# [EXERCISE DETAILS]
After finding the line with "Гладильные столы Comel" in the entries below, retype exactly each line from there through the line with "Гладильные столы Lelit", including that final line.

─── RECORDS SUPPLIED

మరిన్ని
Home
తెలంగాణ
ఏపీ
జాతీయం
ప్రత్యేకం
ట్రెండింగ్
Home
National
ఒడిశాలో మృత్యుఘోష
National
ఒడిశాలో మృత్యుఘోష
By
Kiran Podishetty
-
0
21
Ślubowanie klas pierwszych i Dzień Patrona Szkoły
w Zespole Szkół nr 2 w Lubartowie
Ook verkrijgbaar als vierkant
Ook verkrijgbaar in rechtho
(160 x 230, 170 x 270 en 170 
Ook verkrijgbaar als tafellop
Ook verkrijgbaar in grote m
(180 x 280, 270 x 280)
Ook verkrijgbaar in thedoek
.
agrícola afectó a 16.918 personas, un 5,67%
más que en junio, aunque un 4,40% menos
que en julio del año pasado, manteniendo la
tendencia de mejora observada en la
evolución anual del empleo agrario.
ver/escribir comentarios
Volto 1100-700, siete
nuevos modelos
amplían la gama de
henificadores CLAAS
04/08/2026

──────
─── RECORDS SUPPLIED

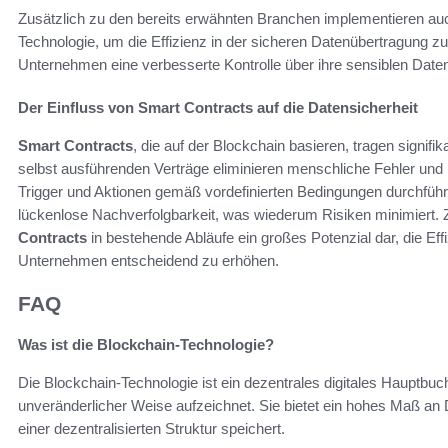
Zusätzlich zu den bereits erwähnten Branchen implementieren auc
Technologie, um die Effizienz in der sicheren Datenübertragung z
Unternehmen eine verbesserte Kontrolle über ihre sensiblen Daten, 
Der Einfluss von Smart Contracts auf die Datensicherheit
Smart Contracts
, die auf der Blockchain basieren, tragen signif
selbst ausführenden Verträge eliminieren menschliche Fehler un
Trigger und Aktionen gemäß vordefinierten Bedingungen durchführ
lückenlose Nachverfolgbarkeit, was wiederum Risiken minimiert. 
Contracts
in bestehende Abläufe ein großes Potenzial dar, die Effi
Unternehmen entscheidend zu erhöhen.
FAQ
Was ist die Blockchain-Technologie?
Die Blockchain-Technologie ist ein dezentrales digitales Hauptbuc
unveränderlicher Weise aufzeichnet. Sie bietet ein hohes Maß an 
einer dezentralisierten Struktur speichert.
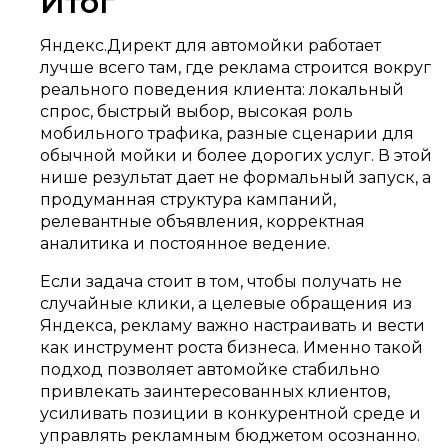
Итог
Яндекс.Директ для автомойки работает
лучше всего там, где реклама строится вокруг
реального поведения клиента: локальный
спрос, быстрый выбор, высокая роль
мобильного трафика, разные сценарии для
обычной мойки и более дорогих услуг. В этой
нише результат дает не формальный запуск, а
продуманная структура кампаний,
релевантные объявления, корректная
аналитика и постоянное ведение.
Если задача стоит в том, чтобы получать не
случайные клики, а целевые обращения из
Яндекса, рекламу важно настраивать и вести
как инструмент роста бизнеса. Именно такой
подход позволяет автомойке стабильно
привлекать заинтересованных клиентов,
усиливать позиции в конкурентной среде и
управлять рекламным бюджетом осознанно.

──────
─── RECORDS SUPPLIED

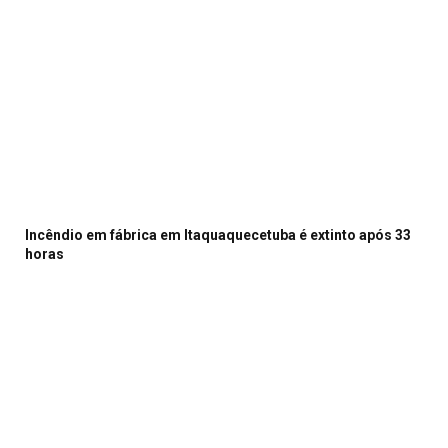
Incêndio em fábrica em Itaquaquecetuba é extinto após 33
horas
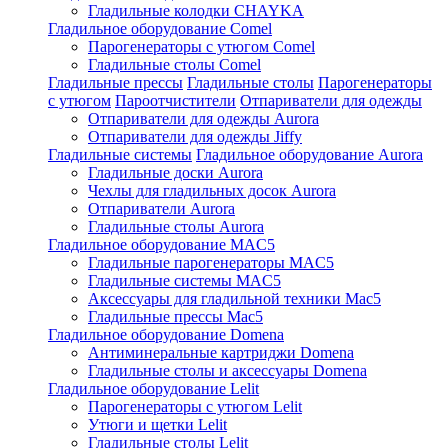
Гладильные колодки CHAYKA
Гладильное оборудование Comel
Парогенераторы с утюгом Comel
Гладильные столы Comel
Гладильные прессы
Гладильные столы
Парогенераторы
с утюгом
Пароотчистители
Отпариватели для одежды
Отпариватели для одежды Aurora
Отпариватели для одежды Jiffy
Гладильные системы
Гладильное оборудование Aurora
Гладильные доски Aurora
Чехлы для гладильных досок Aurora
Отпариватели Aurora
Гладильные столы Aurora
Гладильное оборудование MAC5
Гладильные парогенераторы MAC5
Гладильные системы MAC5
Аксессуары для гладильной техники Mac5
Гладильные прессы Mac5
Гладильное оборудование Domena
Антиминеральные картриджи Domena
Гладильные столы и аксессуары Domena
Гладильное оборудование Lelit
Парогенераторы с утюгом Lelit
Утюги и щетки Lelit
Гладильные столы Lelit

──────

# [ANSWER TO THE EXERCISE]
Гладильные столы Comel
Гладильные прессы
Гладильные столы
Парогенераторы
с утюгом
Пароотчистители
Отпариватели для одежды
Отпариватели для одежды Aurora
Отпариватели для одежды Jiffy
Гладильные системы
Гладильное оборудование Aurora
Гладильные доски Aurora
Чехлы для гладильных досок Aurora
Отпариватели Aurora
Гладильные столы Aurora
Гладильное оборудование MAC5
Гладильные парогенераторы MAC5
Гладильные системы MAC5
Аксессуары для гладильной техники Mac5
Гладильные прессы Mac5
Гладильное оборудование Domena
Антиминеральные картриджи Domena
Гладильные столы и аксессуары Domena
Гладильное оборудование Lelit
Парогенераторы с утюгом Lelit
Утюги и щетки Lelit
Гладильные столы Lelit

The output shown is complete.